Question 2.2.4: Consider a simple spring–mass–damper system with m = 49.2 × ......
Consider a simple spring-mass-damper system with m=49.2 \times 10^{-3}\ kg , c=0.11\ kg / s, and k=8578\ N / m. Calculate the value of the steady-state response if \omega=132\ rad / s for f_0=10\ N / kg. Calculate the change in amplitude if the driving frequency changes to \omega=125\ rad / s.
The frequency and damping ratio are determined from the given values as
\omega_n=\sqrt{\frac{k}{m}}=132 ~rad / s , \quad \zeta=\frac{c}{2 \sqrt{m k}}=0.0085
respectively.
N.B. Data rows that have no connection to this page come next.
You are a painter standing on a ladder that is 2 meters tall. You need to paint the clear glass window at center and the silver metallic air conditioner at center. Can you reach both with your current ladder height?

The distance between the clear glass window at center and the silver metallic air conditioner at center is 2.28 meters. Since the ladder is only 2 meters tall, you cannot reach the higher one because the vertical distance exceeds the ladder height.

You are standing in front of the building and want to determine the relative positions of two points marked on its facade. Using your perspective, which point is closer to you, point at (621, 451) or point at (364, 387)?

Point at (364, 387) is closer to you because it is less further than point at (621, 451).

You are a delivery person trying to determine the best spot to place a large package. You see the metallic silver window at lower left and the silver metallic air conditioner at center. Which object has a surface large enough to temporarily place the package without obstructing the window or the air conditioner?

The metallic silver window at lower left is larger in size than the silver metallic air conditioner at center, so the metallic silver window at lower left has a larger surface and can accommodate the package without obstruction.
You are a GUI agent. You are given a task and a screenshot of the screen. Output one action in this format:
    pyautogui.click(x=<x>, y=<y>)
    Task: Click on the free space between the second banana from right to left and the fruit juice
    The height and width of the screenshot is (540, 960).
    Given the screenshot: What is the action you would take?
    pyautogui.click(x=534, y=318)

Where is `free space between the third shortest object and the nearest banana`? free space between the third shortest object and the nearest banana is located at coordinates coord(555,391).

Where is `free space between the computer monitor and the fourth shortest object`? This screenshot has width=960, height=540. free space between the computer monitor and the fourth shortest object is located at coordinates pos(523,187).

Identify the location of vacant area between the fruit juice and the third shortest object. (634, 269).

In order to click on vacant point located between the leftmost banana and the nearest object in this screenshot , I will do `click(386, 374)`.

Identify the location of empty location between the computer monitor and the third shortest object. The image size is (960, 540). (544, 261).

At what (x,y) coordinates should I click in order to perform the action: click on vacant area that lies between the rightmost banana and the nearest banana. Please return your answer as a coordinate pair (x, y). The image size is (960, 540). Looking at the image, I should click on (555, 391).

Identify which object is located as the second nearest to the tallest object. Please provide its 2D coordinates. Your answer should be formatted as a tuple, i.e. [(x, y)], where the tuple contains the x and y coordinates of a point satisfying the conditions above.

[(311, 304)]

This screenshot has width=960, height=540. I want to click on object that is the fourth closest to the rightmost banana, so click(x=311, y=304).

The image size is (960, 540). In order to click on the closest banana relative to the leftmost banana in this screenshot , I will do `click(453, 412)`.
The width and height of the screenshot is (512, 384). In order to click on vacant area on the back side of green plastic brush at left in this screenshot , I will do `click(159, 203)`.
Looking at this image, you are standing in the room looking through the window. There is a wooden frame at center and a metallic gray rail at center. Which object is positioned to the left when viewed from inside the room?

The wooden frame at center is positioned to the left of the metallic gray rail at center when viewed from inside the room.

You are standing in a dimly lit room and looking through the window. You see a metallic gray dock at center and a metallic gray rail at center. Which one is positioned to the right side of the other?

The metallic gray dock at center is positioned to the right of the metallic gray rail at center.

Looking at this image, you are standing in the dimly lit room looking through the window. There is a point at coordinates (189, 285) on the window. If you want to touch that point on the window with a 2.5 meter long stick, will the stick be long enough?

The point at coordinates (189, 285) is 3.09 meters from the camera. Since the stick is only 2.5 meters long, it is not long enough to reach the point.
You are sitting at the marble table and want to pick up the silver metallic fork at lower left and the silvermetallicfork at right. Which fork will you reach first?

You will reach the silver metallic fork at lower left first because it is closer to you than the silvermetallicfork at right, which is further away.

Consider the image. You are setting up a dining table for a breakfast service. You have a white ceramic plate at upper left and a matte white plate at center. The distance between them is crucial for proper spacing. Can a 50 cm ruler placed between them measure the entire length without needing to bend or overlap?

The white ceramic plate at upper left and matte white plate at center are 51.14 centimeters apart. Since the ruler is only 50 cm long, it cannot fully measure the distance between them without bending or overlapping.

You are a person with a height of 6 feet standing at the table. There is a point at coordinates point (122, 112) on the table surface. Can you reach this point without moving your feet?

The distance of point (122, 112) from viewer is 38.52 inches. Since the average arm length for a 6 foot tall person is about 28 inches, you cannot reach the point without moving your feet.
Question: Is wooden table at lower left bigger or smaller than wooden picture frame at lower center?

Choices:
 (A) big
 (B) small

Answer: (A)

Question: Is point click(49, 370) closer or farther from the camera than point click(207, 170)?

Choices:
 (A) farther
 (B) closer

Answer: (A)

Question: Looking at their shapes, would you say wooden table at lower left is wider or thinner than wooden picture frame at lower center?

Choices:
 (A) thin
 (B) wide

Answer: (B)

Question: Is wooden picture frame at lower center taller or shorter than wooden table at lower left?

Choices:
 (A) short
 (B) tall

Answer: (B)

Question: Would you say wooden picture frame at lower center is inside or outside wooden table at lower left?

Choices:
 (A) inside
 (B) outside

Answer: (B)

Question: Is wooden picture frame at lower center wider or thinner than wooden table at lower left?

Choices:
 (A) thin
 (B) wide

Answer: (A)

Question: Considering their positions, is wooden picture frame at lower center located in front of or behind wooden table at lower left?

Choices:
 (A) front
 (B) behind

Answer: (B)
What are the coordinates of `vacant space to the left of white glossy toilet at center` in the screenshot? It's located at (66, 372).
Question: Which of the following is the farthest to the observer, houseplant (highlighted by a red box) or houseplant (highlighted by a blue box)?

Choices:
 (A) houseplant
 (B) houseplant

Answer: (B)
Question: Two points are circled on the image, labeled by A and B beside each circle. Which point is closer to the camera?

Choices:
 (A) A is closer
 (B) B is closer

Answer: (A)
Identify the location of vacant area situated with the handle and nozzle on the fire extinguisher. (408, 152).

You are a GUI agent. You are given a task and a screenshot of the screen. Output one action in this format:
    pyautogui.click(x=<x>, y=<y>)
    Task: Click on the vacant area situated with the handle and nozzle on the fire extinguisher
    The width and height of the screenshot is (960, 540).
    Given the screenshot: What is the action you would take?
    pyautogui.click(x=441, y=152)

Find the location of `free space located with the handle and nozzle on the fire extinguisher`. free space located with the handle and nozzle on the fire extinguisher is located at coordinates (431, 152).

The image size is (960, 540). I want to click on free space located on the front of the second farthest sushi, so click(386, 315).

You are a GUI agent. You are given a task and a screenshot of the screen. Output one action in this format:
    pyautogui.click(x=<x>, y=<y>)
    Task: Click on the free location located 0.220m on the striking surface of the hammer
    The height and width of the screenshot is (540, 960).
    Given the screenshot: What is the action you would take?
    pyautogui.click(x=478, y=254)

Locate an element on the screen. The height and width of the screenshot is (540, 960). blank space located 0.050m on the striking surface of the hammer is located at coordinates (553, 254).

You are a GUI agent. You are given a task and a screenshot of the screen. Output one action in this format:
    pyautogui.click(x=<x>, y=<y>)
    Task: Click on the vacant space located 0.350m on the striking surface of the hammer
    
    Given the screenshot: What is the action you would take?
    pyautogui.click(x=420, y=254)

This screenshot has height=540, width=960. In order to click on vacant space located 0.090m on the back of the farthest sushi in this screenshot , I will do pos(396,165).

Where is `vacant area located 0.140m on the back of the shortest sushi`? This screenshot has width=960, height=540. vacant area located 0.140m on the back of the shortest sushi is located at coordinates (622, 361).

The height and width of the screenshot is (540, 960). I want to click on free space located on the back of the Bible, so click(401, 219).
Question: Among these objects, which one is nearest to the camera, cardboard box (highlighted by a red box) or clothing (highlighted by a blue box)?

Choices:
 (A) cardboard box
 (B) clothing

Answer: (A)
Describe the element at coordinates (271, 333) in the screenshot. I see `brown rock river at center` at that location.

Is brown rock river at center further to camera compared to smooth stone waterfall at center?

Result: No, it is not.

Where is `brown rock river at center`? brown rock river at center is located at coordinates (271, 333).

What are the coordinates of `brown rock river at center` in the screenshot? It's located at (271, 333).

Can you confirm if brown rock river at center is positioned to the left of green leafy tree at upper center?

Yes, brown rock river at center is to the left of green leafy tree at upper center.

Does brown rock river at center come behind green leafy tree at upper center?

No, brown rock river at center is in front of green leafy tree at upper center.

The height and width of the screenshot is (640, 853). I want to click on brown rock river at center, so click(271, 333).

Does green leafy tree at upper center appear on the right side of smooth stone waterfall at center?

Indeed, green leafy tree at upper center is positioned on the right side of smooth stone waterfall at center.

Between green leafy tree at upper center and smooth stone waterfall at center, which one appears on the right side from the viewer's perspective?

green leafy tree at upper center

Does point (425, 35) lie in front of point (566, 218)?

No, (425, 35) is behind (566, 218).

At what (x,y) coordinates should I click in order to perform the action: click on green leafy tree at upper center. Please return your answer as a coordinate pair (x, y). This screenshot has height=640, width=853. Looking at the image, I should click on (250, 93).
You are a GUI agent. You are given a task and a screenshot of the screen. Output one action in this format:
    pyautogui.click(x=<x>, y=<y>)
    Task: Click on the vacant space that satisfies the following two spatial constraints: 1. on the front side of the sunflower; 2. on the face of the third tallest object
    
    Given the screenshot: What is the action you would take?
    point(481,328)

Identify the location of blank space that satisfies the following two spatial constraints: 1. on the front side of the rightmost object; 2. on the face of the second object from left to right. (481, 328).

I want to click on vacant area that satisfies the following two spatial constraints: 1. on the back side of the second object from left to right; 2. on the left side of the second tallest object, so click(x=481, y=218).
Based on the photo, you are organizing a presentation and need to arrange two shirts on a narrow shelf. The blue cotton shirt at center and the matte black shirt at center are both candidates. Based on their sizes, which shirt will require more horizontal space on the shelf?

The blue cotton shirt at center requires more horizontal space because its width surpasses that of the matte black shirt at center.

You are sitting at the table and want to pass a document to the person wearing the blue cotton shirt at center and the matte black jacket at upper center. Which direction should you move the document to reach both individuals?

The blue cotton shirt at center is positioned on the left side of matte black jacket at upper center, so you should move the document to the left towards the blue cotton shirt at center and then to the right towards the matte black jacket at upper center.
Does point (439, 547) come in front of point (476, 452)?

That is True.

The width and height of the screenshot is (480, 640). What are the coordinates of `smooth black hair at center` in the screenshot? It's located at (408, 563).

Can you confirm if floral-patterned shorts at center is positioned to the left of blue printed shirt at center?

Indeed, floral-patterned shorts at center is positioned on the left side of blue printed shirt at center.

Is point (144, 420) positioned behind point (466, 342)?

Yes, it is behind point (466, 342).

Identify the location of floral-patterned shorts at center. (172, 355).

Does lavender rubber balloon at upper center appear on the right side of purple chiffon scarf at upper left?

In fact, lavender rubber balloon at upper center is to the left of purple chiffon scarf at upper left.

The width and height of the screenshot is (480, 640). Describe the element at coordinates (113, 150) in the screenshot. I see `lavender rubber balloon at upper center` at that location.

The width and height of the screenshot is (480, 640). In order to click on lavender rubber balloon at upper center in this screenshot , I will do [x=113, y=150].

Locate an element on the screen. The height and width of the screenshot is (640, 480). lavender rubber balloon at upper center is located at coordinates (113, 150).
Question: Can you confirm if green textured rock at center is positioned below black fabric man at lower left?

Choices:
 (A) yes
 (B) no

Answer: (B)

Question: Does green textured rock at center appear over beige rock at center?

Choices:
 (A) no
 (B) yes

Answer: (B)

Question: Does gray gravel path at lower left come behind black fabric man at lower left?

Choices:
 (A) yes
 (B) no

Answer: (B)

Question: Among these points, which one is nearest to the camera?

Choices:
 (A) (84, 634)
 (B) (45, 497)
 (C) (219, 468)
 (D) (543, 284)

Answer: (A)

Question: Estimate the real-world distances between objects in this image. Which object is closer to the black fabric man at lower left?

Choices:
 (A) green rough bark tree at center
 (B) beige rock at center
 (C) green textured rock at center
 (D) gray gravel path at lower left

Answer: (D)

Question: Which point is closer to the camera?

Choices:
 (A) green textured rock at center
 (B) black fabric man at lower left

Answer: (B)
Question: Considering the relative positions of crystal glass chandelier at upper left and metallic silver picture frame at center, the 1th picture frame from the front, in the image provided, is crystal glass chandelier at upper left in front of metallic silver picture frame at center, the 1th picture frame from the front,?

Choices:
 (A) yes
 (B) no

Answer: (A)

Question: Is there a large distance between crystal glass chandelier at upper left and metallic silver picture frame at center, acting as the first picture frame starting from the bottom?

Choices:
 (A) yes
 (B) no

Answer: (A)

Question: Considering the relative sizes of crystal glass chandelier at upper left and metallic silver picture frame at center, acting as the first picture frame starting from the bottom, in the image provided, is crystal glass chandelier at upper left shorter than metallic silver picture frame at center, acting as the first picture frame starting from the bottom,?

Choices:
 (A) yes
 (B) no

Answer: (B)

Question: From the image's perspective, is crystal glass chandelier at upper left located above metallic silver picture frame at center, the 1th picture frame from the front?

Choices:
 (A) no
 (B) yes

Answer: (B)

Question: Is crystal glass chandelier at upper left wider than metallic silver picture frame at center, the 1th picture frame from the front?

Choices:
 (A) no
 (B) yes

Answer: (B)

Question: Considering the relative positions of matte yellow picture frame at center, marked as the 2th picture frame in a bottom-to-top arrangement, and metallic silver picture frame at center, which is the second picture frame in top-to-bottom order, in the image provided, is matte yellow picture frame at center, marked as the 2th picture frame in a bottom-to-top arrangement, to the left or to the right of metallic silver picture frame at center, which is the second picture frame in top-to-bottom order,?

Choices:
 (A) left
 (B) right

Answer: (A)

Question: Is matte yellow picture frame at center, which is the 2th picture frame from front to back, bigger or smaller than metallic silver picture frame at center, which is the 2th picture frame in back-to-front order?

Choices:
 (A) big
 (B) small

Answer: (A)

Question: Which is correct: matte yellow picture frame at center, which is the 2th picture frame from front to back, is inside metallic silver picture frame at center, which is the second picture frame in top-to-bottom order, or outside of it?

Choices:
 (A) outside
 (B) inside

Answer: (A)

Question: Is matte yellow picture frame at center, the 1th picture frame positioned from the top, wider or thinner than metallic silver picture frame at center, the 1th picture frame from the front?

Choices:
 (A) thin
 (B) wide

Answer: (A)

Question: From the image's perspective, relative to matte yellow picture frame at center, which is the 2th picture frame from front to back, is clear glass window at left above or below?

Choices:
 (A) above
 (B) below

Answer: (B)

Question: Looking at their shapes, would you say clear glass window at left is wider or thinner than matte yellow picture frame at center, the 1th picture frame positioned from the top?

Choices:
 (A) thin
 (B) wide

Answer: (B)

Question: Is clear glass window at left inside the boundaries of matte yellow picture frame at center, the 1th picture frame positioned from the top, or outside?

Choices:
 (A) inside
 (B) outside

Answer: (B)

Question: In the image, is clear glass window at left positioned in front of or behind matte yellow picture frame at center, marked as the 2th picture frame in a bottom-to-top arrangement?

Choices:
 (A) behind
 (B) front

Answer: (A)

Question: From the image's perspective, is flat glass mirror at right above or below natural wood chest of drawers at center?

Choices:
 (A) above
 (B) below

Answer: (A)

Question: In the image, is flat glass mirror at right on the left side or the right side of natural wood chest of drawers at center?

From equation (2.39) the magnitude of x_p(t) is
X=\frac{f_0}{\sqrt{\left(\omega_n^2-\omega^2\right)+\left(2 \zeta \omega_n \omega\right)^2}}, \quad \theta=\tan ^{-1} \frac{2 \zeta \omega_n \omega}{\omega_n^2-\omega^2} (2.39)
\begin{aligned} \left|x_p(t)\right| & =X=\frac{f_0}{\sqrt{\left(\omega_n^2-\omega^2\right)+\left(2 \zeta \omega_n \omega\right)^2}} \\ & =\frac{10}{\left\{\left[(132)^2-(132)^2\right]^2+[2(0.0085)(132)(132)]^2\right\}^{1 / 2}} \\ & =\frac{10}{2(0.0085)(132)^2} \\ & =0.034\ m \end{aligned}
If the driving frequency is changed to 125 rad/s, the amplitude becomes
\frac{10}{\left\{\left[(132)^2-(125)^2\right]^2+[2(0.0085)(132)(125)]^2\right\}^{1 / 2}}=0.005\ m
So a slight change in the driving frequency from near resonance at 132 rad/s to 125 rad/s (about 5%) causes an order-of-magnitude change in the amplitude of the steady-state response.